# Merry Christmas folks!



## richtee (Dec 14, 2009)

Hope all is well with you and your families, and wishing ya a happy and successful New Year.


----------



## meat hunter (Dec 14, 2009)

And to you as well Richtee. A Merry Christmas and a happy, healthy and prosperous new year to your family and the rest of the SMF family.


----------



## mballi3011 (Dec 14, 2009)

Merry CHRISTMAS to all and I wish everyone here great smokes and always be near to the family it's just better that way.


----------



## pineywoods (Dec 14, 2009)

Rich I hope you and your family have a great Christmas as well!!


----------



## markmcrae (Dec 14, 2009)

Wishing everyone on the forum a very blessed Christmas and a safe and happy New Year.


----------



## schmoke (Dec 14, 2009)

Merry Christmas to all - And to all a good smoke!


----------



## rivet (Dec 14, 2009)

Thank you Richtee~ My best to you and yours this Christmas and hope that 2010 brings you the best!


----------



## cruizer (Dec 14, 2009)

*Merry Christmas to all the members and their families. And a special Merry Christmas to all that are protecting us or have in the past.
	

	
	
		
		



		
		
	


	



*


----------



## the iceman (Dec 14, 2009)

MERRY CHRISTMAS to all!!!

And here is an old Christmas standard just to get you in the mood...


----------



## evo 9 guy (Dec 14, 2009)

Merry X-mas and Happy New Year to all.

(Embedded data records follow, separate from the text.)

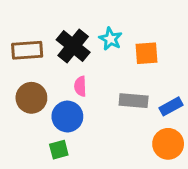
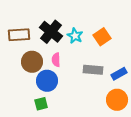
cyan star: (111, 39) -> (75, 36), moved
orange square: (147, 53) -> (102, 37), turned -30
brown circle: (31, 98) -> (32, 62), moved

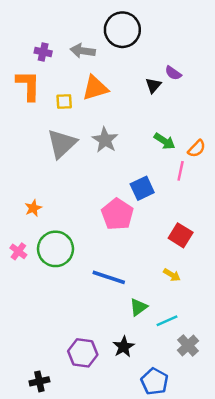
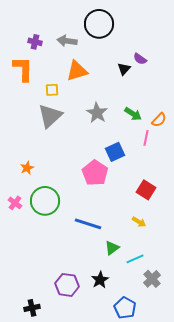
yellow square: (64, 102) -> (52, 90), moved
gray star: (105, 140) -> (97, 113), moved

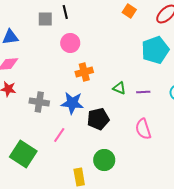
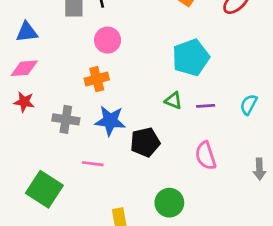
cyan pentagon: (155, 50) -> (191, 58), moved
orange cross: (84, 72) -> (97, 79), moved
pink line: (59, 135) -> (93, 164), turned 63
green circle: (104, 160) -> (169, 203), moved

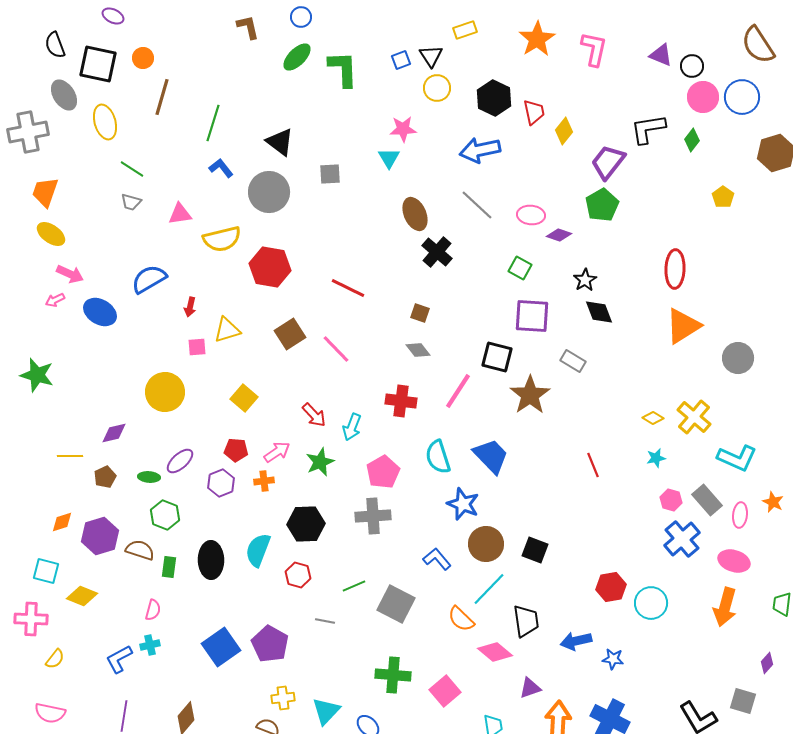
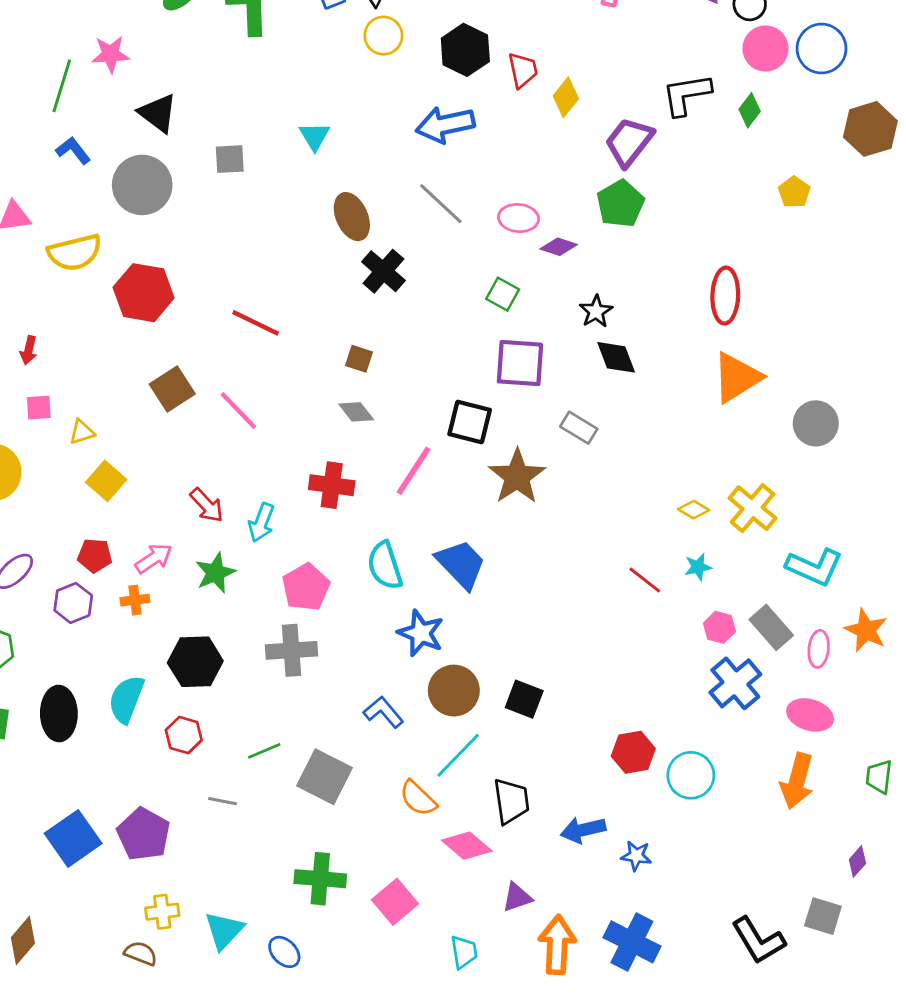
pink star: (403, 129) -> (111, 54), moved
yellow triangle: (227, 330) -> (82, 432), moved, size x0.7
red line: (593, 465) -> (645, 580), moved, turned -30
orange star: (773, 502) -> (866, 630), size x1.4

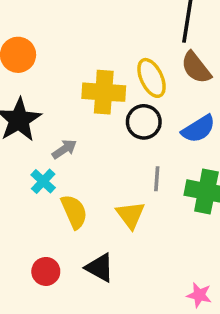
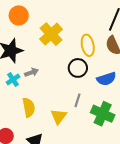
yellow cross: (104, 92) -> (51, 34), moved, turned 30
cyan cross: (43, 181) -> (13, 79), moved

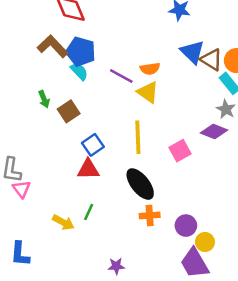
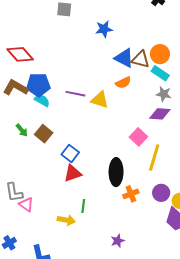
orange semicircle: (150, 69) -> (123, 83), moved
yellow line: (138, 137) -> (154, 157), moved, turned 36
black ellipse: (140, 184) -> (116, 172), turned 56

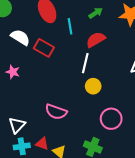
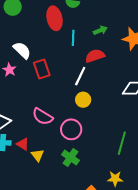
white semicircle: (20, 37) -> (22, 50), moved
red rectangle: (44, 48) -> (42, 69), moved, turned 30
pink circle: (111, 119) -> (71, 129), moved

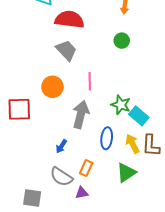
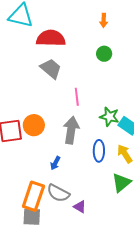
orange circle: (52, 87) -> (34, 125), moved
orange rectangle: (86, 168) -> (33, 196), moved, size x1.8
purple triangle: (82, 193) -> (80, 207), turned 48

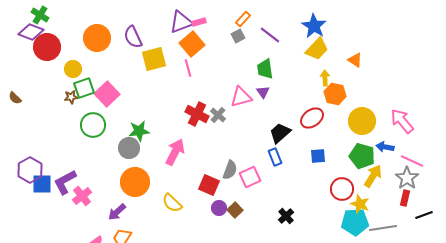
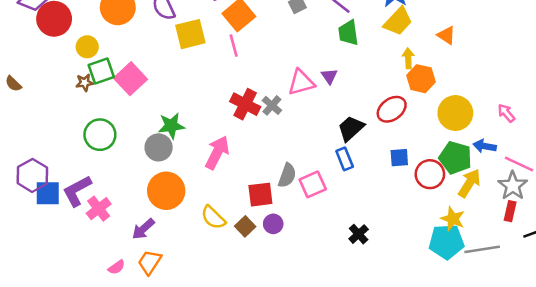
green trapezoid: (265, 69) -> (348, 33), moved
pink arrow: (402, 121) -> (506, 113), size x0.6
green circle: (93, 125) -> (100, 135), moved
red square: (209, 185) -> (260, 195), turned -30
red circle: (342, 189) -> (430, 174), moved
brown square: (235, 210) -> (245, 226), moved

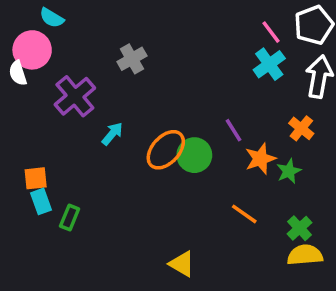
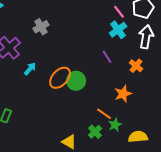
purple line: (234, 130) -> (107, 57), moved
orange star: (260, 159) -> (123, 94), moved
green star: (289, 171) -> (115, 125), moved
green cross: (300, 228) -> (95, 132), moved

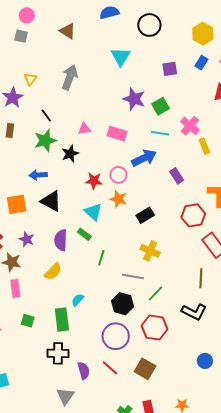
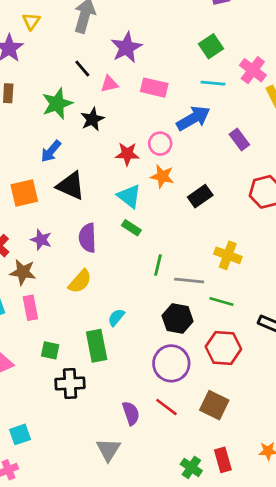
purple star: (134, 99) -> (126, 47), moved, turned 30
black line: (46, 116) -> (82, 69), moved
blue arrow: (38, 175) -> (51, 151), turned -42
green rectangle: (84, 234) -> (131, 228), moved
yellow cross: (150, 251) -> (228, 255), moved
green line: (101, 258) -> (158, 265), moved
green line: (156, 293) -> (222, 302), turned 66
black cross: (58, 353) -> (70, 383), moved

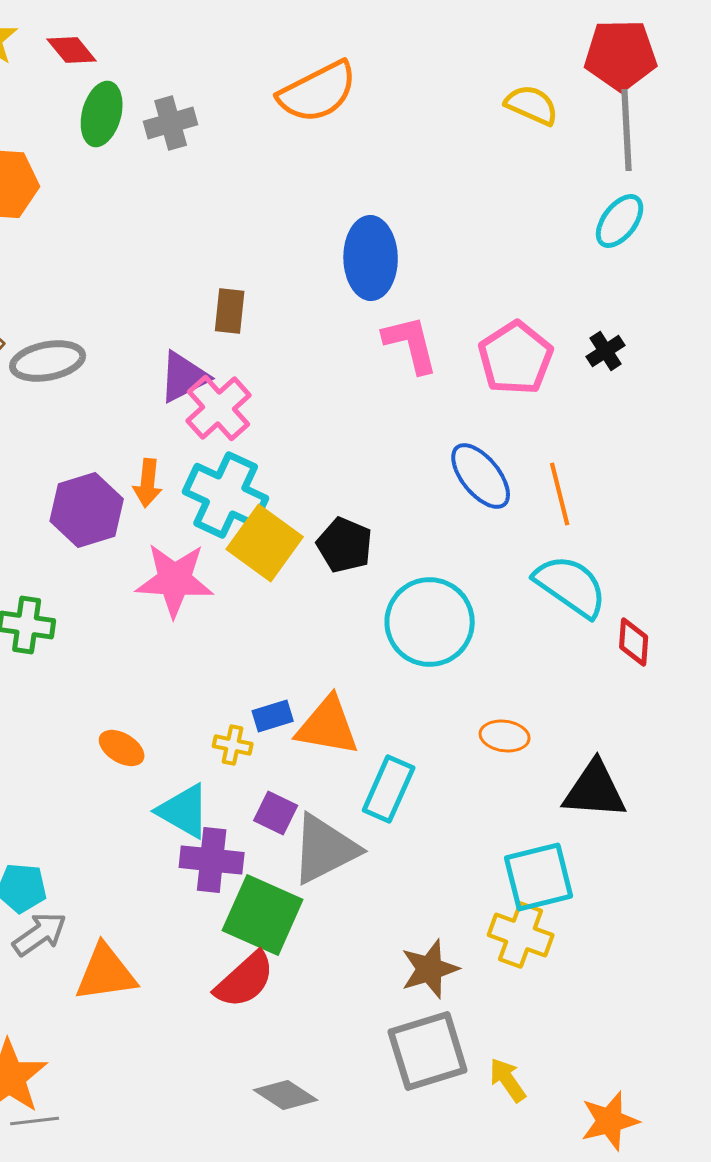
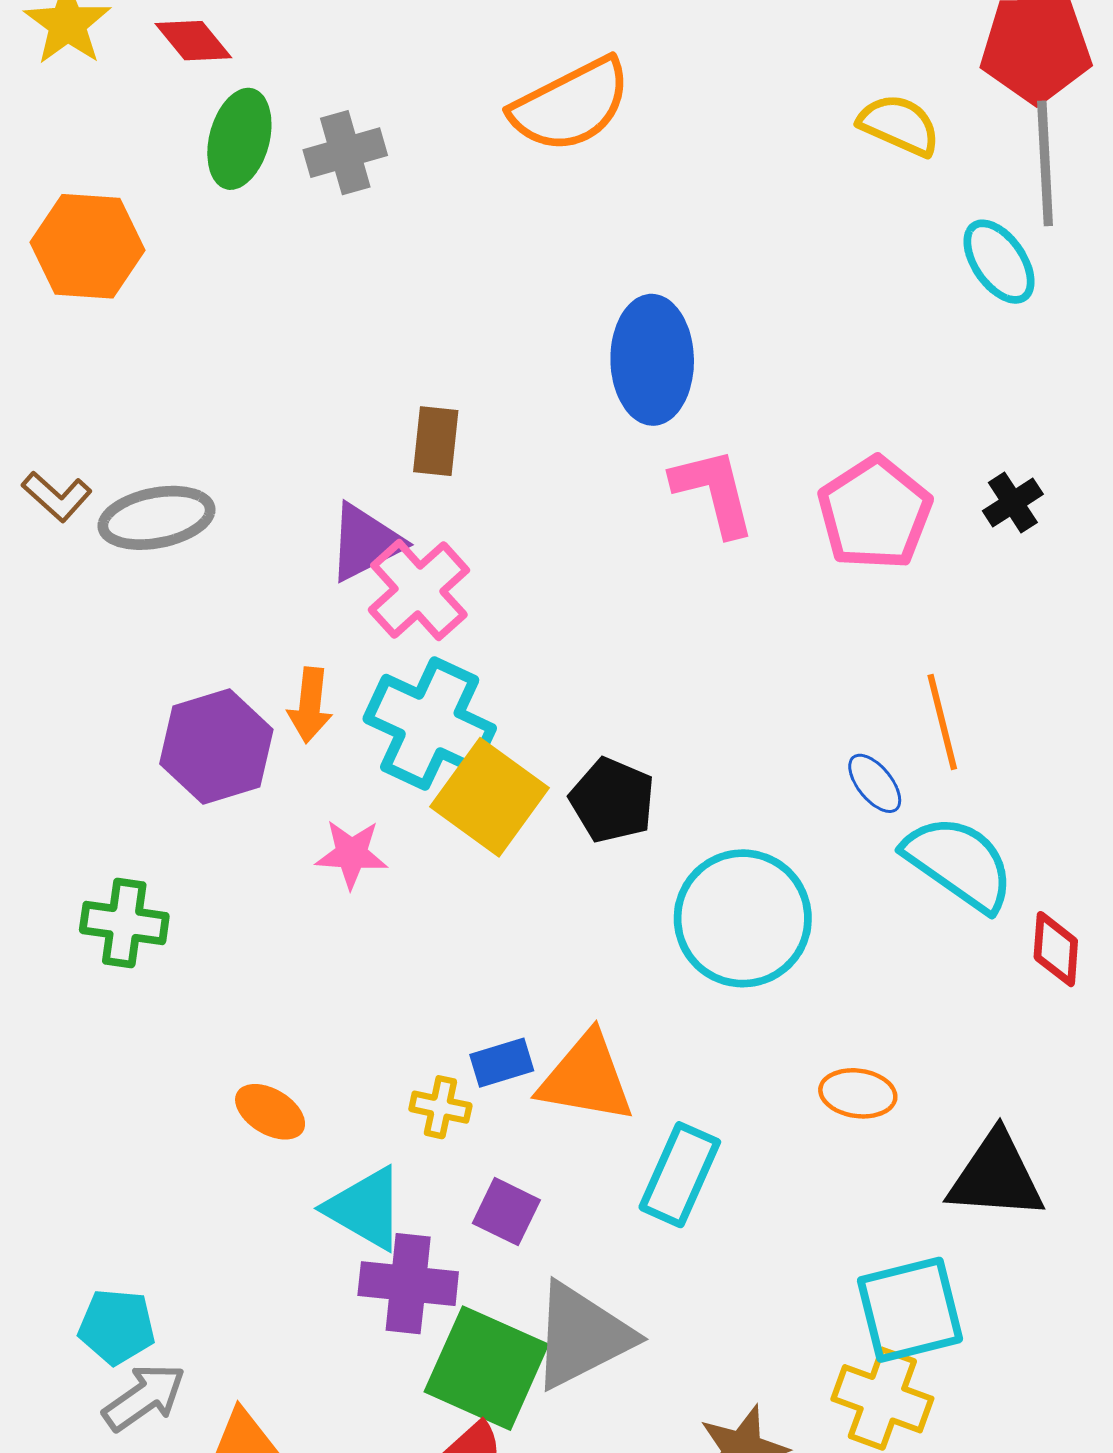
cyan ellipse: (620, 221) -> (999, 262), moved, turned -72
blue ellipse: (481, 476) -> (875, 783), moved, size x0.6
pink star: (175, 580) -> (351, 854), size x0.6
gray triangle: (325, 849) -> (582, 1336), moved

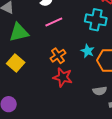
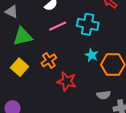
cyan cross: (96, 20) -> (88, 24), moved
orange cross: (58, 56) -> (49, 60), moved

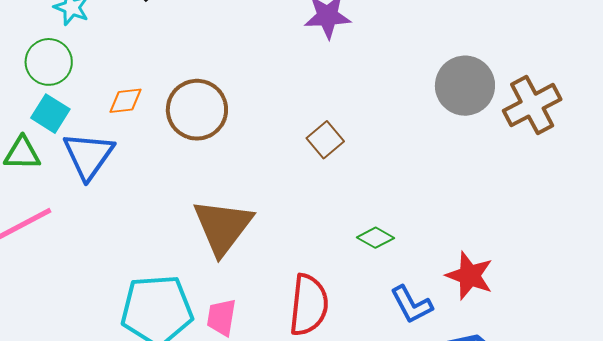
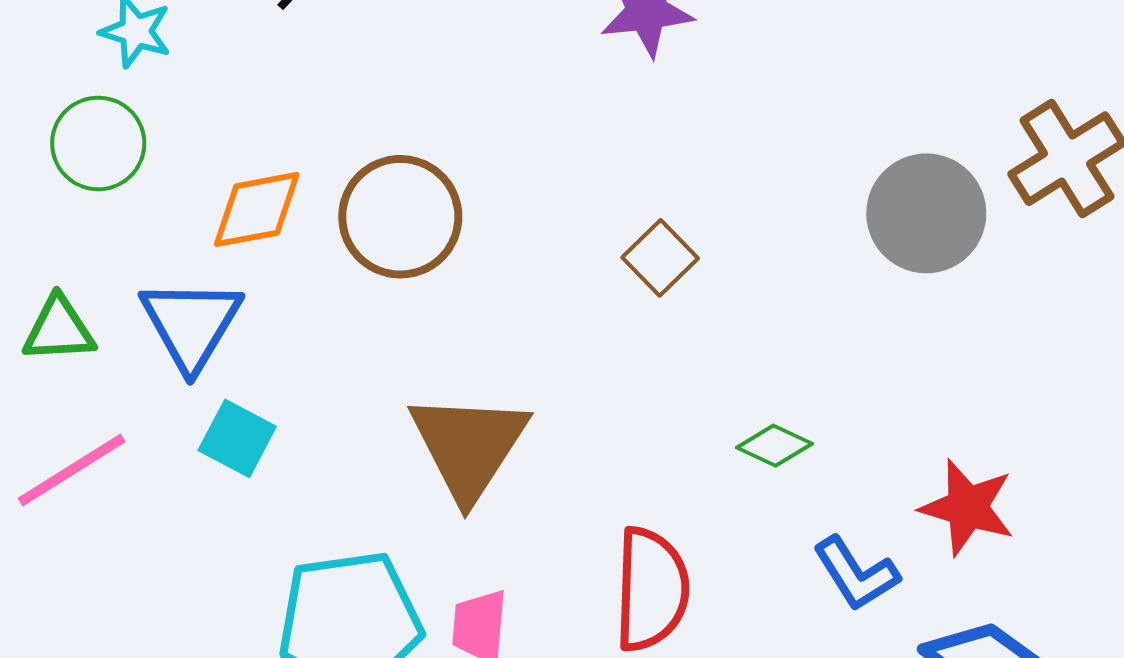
gray circle: (465, 86) -> (926, 213), moved
orange diamond: (126, 101) -> (257, 209), size x1.4
cyan square: (50, 114) -> (237, 438), moved

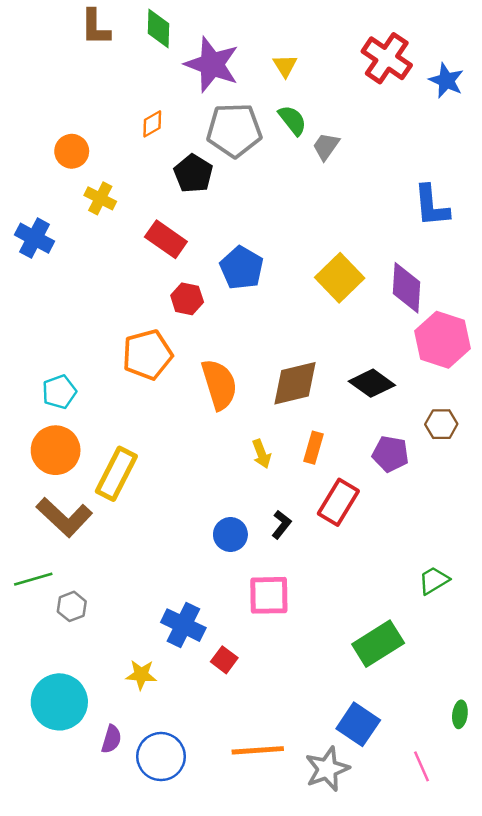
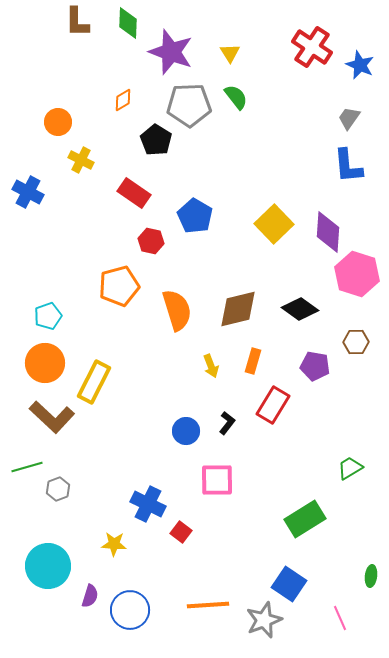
gray trapezoid: (326, 146) -> (349, 118), moved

Keep up the great smokes and keep it safe!


----------



## oneshot (Dec 14, 2009)

I hope everyone has a very MERRY CHRISTMAS and a HAPPY NEW YEAR!!!
May all yer smoke be Blue....


----------



## beer-b-q (Dec 14, 2009)




----------



## alx (Dec 15, 2009)

Thanks RICH.I will be seeing you my friend.Have a happy christmas and the new year.........


----------



## ddave (Dec 15, 2009)

Merry Christmas to you and yours to everyone at Smoking Meat Forums. 
	

	
	
		
		



		
		
	


	





Dave


----------



## bassman (Dec 15, 2009)

Merry Christmas to you as well, Rich.


----------



## chefrob (Dec 15, 2009)

merry x-mas to all!


----------



## treegje (Dec 15, 2009)

We wish you all a merry Christmas and a Happy New Year.
That, for all forum members,It a prosperous 2010 may be 
A good health, and many bbq/smoke pleasure
That everyone's dream may come truth in 2010


----------



## desertlites (Dec 16, 2009)

Merry Christmas to you and yours also Rich-and to all the SMF family.Be safe all.


----------



## the dude abides (Dec 16, 2009)

Thank you and Merry Christmas and Happy New Year to you and your's also.  It's got to be better than last year.


----------



## scarbelly (Dec 16, 2009)

Merry Christmas to everyone and a Happy New Year too


----------



## bigtrain74 (Dec 16, 2009)

Merry Chirstmas and God Bless!


----------